"How much is our position on late-term abortions hurting us?" he writes in "The Abortion Memo," which he addresses to "Democratic Party Leaders" and signs "Your Imaginary Consultant." "Do we want late-term abortion so much that we are willing to tolerate President Trump? Do we want it so much that we give up our chance at congressional majorities?"
What David Brooks doesn't quite seem to understand is why a woman might undergo a late-term abortion at all. Indeed, his "argument" leaves the impression that he believes that women get late-term abortions simply because they can.
But Brooks was apparently misinformed. This is important, because what a man in his position of influence writes can have potential damaging consequences for real people.
The truth is that most families seeking abortions after 20 weeks do so under quite tragic circumstances. I know this because I serve on the board of directors for Planned Parenthood, an organization that takes the time to understand when and why women seek out abortions.
One real reason for abortion after 20 weeks: a doctor determines that the development of the fetus will endanger the mother's life. Another is that a doctor determines that the fetus will be unable to survive outside the womb. Several fetal abnormalities only become apparent
after the second trimester, an important fact conveniently left unnoted by Brooks.
What's more, families who opt to abort do so under the advisement of a qualified health care professional (which, it should be mentioned, David Brooks is not) and far more commonly at a hospital
than at an abortion clinic.
For many, it is a last resort that weighs heavily. But even at that, later abortions are extremely rare: only slightly more than 1 percent
of abortions are performed at 21 weeks or later, according to the Guttmacher Institute.

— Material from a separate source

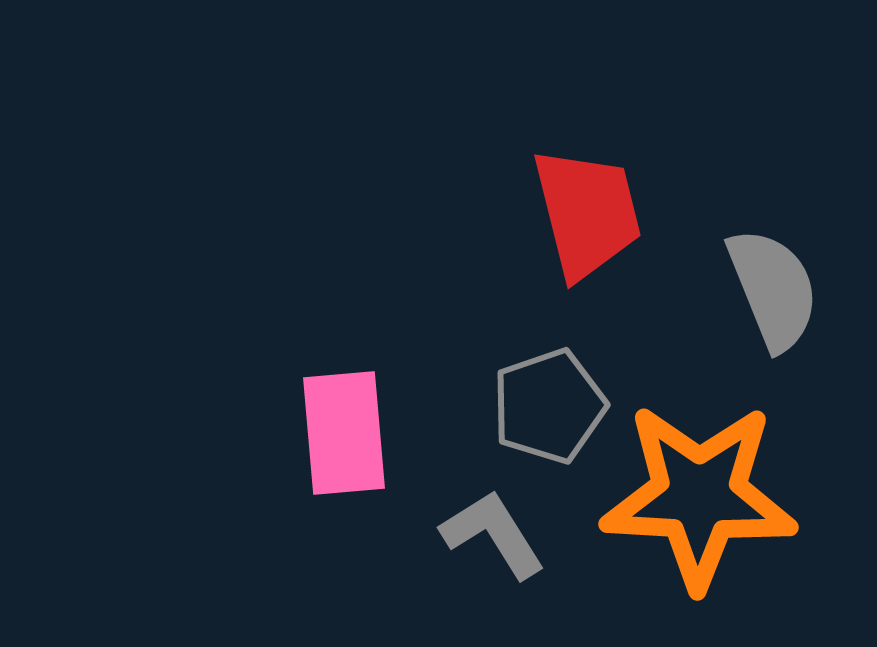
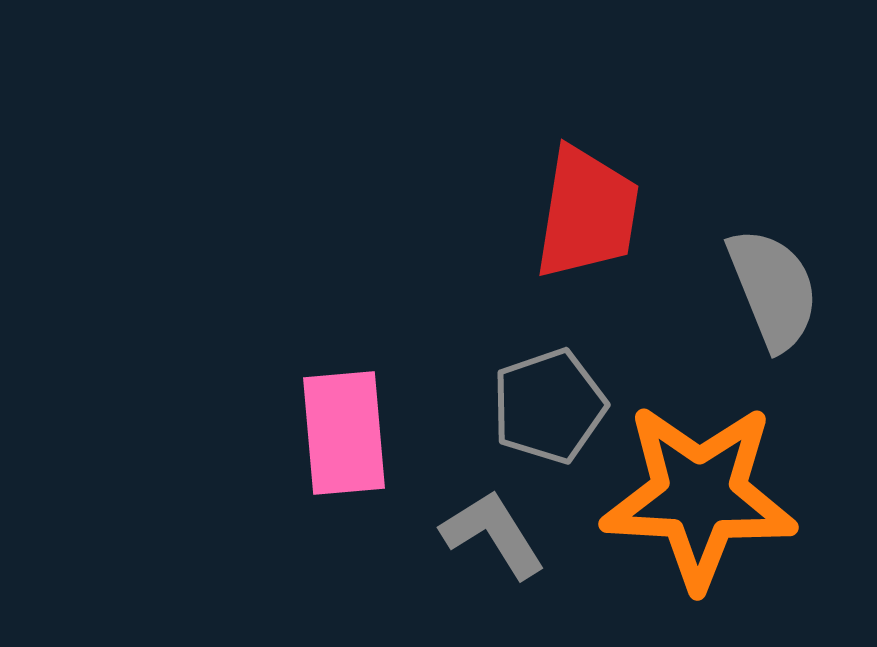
red trapezoid: rotated 23 degrees clockwise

By making the issue purely political, however, and suggesting access to late-term abortion be sacrificed for "the greater good" of progressive goals, Brooks makes no mention at all of these very important and relevant factors.
He disregards the very humanity at the heart of the issue, the humanity that those against abortion claim they are fighting for -- the very real emotions at the heart of any family's decision to carry a baby to term, or not.
Beyond that, he makes a mockery of journalism. He does not bother to include mention of discussions he's had with women who have had abortions at 20 weeks (because surely he has talked to some women, right?). In this omission, Brooks presents an irresponsibly one-sided view of a very serious topic, even as he frames the column as delivered through the voice of logical liberalism. Did he ask women why they had a late-term abortion, and how it made them feel?
Instead, he offers: "Do we want [late-term abortion] so much that we see our agendas on poverty, immigration, income equality and racial justice thwarted and defeated?" asks his imaginary Democratic consultant.
This is a ludicrously false choice. Brooks is apparently arguing that conservatives are able to draw off voters, particularly young ones, over the issue of abortion -- that millennial voters indicated in a poll
that they are becoming less accepting of late-term abortions. But why would he promote the mistaken idea -- to millennials and others -- that women should have to choose, as he proposes, between either bodily autonomy or income equality?
Both issues are important. Neither is dispensable. And this is no time to back down.
David Brooks has a vast audience and his words have the potential to influence many Americans, including those in the halls of power. He abuses this position when he cynically reduces this issue to politics, not people. In doing so, he is dishonest about the true nature of this abortion question: the fact that measures to prevent women from controlling their own bodies are, among other things, most hurtful to poor women, immigrant women and women of color; that women already have difficulty navigating the barriers politicians put between them and their right to safe and legal abortion.
Abortion is not a bargaining chip. A woman's right to make the decisions that are best for her body is not something to be traded away for "a win" that David Brooks's faux consultant would deem more worthwhile.